その仕草に、視線が吸い寄せられてしまう。


「……」


……胸の高鳴りに、どうか気付かれませんように。

でもその思いは、あっさり覆される。


「……そんなに見る?」


落ち着いた声。

けれど、どこか熱を帯びていて。


「見てない……っ」


慌てて否定する。
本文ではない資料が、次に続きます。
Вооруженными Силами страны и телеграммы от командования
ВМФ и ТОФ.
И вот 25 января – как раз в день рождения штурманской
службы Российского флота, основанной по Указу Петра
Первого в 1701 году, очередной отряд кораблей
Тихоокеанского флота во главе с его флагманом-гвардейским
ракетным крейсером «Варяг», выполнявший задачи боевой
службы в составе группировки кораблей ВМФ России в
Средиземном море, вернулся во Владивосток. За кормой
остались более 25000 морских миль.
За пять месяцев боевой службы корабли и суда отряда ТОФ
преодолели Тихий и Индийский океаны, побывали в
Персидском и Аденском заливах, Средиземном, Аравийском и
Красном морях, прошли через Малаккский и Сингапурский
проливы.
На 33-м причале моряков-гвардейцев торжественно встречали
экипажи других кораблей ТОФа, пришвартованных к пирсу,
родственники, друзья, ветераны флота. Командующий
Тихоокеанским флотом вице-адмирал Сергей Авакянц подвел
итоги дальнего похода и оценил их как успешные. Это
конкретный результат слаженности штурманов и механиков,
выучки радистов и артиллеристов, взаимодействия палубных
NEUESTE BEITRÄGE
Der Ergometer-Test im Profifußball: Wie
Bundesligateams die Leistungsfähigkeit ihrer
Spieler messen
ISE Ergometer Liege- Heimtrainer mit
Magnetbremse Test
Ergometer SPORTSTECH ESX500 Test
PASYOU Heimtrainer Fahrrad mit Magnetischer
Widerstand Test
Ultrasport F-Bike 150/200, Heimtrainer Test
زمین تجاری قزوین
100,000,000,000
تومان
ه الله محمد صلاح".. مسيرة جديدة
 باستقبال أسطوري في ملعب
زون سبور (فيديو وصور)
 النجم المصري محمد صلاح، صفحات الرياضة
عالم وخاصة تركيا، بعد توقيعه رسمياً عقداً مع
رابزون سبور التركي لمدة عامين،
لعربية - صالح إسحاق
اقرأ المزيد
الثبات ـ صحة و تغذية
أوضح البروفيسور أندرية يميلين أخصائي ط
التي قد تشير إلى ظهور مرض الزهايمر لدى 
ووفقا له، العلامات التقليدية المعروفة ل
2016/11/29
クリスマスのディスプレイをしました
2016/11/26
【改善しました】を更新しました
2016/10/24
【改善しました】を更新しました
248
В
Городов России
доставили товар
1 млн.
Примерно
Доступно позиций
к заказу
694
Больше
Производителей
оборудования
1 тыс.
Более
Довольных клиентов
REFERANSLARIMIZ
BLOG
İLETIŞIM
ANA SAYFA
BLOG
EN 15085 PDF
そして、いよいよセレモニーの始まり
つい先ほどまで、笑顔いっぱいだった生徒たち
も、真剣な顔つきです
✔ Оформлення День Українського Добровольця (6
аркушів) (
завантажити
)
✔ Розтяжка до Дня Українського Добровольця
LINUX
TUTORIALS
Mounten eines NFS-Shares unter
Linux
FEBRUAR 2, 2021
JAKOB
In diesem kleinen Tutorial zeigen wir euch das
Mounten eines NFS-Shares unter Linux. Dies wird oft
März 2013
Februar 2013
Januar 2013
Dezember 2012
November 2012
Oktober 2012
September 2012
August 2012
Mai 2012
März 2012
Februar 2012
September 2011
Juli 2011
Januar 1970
反射的に。

それがかえって、彼を刺激した。


「嘘」


わずかに口角があがる。

一歩、距離を詰められた。

そのまま彼の指先が髪に滑り込んできて。

ゆっくり、引き寄せられる。


――触れるだけのキス。


触れた瞬間、彼の息が混じって。

その温度に、身体がふっとほどける。


たった一瞬の熱に翻弄されて。

思考も、意識も、世界さえ。

ただ、その刹那に閉じ込められる。


世界が動き出すまで、短い沈黙が落ちていた。


……扉の開く音が、やけに遠くに聞こえた。

その音に紛れて、彼はさらりと身を引く。


「このまま帰るのもいいけど、どっか寄る?」


熱を与えたくせに、穏やかに笑みながら。

けれどその誘いに、心臓がまたひとつ跳ねた。


扉を出た瞬間、夜の風が頬を撫でる。

ネオンに紛れるスーツ姿。


その横顔に、

ただ、翻弄されるしかなかった。